= What is being asked =
Report each line below that carries the word "Direito".

Saved data entries:

************

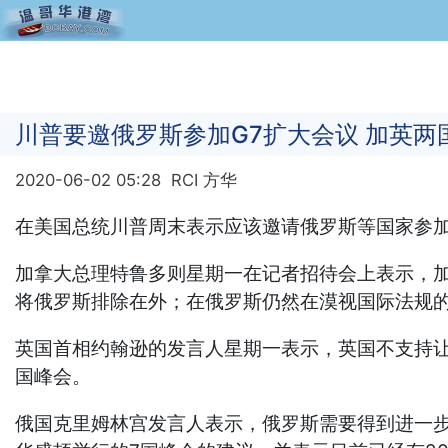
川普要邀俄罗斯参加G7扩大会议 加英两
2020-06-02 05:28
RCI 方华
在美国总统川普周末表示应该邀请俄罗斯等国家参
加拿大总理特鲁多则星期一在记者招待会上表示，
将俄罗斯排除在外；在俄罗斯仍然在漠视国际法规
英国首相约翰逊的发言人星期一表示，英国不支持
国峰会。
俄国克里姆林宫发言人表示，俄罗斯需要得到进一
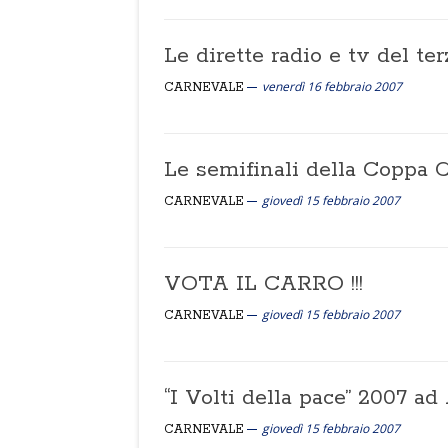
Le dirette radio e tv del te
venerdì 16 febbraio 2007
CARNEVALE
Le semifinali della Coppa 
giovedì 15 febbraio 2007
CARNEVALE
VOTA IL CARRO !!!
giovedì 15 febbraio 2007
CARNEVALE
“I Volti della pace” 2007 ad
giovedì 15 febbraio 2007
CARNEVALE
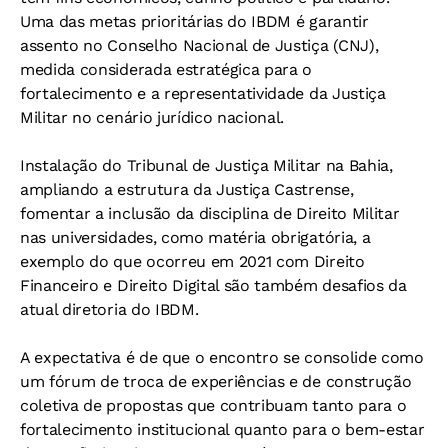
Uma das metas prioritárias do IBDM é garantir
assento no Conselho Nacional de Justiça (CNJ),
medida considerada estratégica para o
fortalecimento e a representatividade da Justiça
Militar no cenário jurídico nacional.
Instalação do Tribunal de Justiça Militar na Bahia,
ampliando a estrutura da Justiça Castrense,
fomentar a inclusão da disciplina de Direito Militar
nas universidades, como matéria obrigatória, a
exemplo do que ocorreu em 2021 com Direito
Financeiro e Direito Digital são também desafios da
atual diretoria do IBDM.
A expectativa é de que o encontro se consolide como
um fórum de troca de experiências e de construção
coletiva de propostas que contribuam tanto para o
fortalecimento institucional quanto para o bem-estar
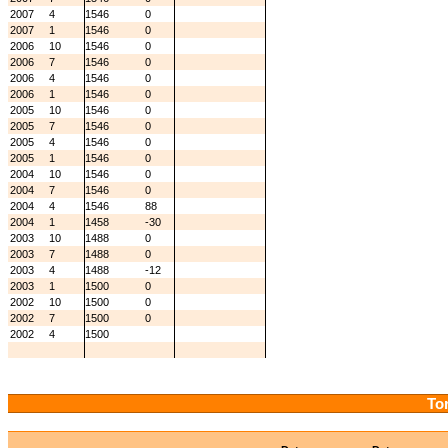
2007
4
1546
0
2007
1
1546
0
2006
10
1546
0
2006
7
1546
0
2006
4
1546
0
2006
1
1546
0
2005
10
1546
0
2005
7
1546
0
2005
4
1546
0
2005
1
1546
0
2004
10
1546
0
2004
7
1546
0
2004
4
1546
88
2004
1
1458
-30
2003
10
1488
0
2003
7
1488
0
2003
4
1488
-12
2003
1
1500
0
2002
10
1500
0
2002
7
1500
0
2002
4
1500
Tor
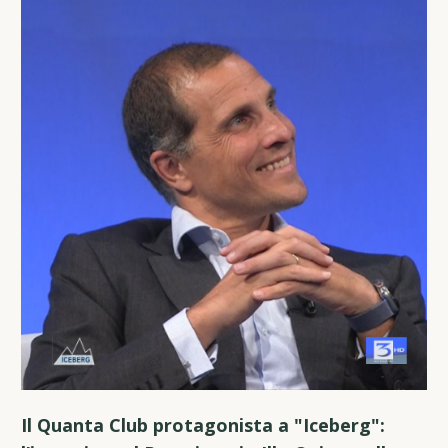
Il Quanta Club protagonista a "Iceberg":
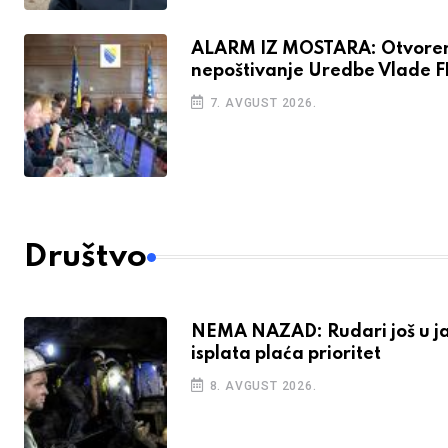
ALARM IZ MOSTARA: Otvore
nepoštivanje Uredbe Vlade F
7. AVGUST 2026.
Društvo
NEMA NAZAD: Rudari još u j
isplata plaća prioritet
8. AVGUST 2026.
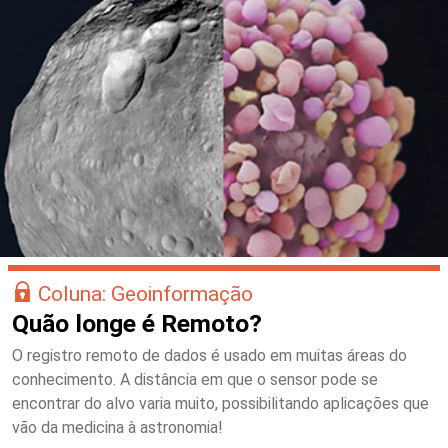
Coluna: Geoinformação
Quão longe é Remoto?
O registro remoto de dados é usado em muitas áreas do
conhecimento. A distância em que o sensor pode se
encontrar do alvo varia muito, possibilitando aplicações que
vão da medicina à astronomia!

************

= Response area =
fomentar a inclusão da disciplina de Direito Militar
exemplo do que ocorreu em 2021 com Direito
Financeiro e Direito Digital são também desafios da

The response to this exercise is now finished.